As people of faith, we ask “Why” questions all the time. For example:
- Why does our good God allow so much suffering in this world?
- Why do the wicked prosper?
- Why hasn’t my prayer request been answered?
- Why is my job search taking so long?
- Why are we (or our friends) not able to have children?
The “Why” questions of faithful people often arise when circumstances are hard, or life is painful. In the passage we studied on Sunday morning, Jesus teaches us about the importance of also asking “Why” questions in seasons when we are feeling blessed.
While teaching on the subject of money in Luke chapter 12, Jesus tells a story about a rich man who had practiced acumen and discipline with his assets. The man had planted, waited and harvested. The man had come up with a financial plan that emphasized saving and making preparations for his life to be easy in the coming years.

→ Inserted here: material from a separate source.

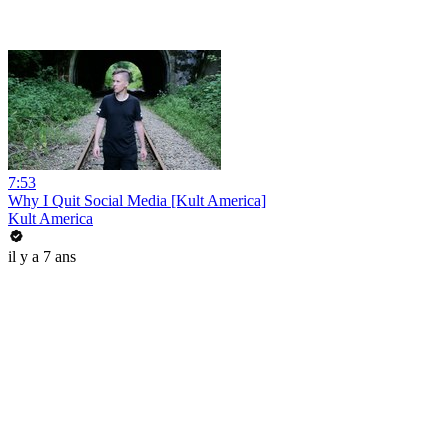
7:53
Why I Quit Social Media [Kult America]
Kult America
il y a 7 ans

What the man in the story did not do was ask a “Why” question about his finances. He never asked God, “Why do I have so much? Why have you given me more than I really need? Why have you caused my crops to prosper, God?”

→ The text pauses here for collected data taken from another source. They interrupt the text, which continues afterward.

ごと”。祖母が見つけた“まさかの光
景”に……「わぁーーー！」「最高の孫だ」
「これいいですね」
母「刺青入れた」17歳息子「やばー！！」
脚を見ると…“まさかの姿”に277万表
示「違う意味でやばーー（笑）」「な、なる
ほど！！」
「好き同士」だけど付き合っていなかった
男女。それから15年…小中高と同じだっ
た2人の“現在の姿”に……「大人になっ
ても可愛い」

One can imagine that the same man would be full of “Why” questions for God had his crops failed and his barns been empty. But in the season of plenty, the man didn’t consider what all that wealth was actually for. He just reacted on the impulse to save.
As we saw in the sermon on Sunday (which you can listen to here), this rich man’s problem was not that he was rich. This rich man’s problem was not that he took his money and leveraged it for the future. His problem was that he didn’t look far enough into the future. He didn’t look far enough into the future, when he managed his money, he only thought about himself and this life, he did not take into his accounting the life that is to come.
At the end of the day he was shortsighted because he managed his money with a few decades in mind, not with eternity in mind. And because he managed his money this way, God calls him “foolish” even though our world would call him “prudent” or wise. The man in the story never saw his stuff as being entrusted to him for any purpose other than himself. He never stopped to ask himself, “Why do I have so much?” He just acted on the impulse to hold on, hold on, hold on tightly to money. And now it’s all gone and so is the opportunity to do something meaningful with the money entrusted to him.
Let me invite us to ask ourselves a question about money this week: “Why?” “Why do you and I have more than we need?”
Is it that I have more than I need because God is giving me the commission to take really, really good care of myself? Is it the case that I have more than I need because God wants me to have the kitchen of my dreams? Is the reason that I have more than I really need because God wants me to have more?
Or, is the reason that I have more than I need because God is giving me an opportunity? Is the reason that I have extra in this life because God is giving me the chance to do some things that will make me rich towards God? Is the reason that I have extra in this life because God is trusting me to some things for the Kingdom of God with what He has entrusted to me?
Why do you think you have more than you need? Is it so you can chase your income with your lifestyle? Or is there another reason?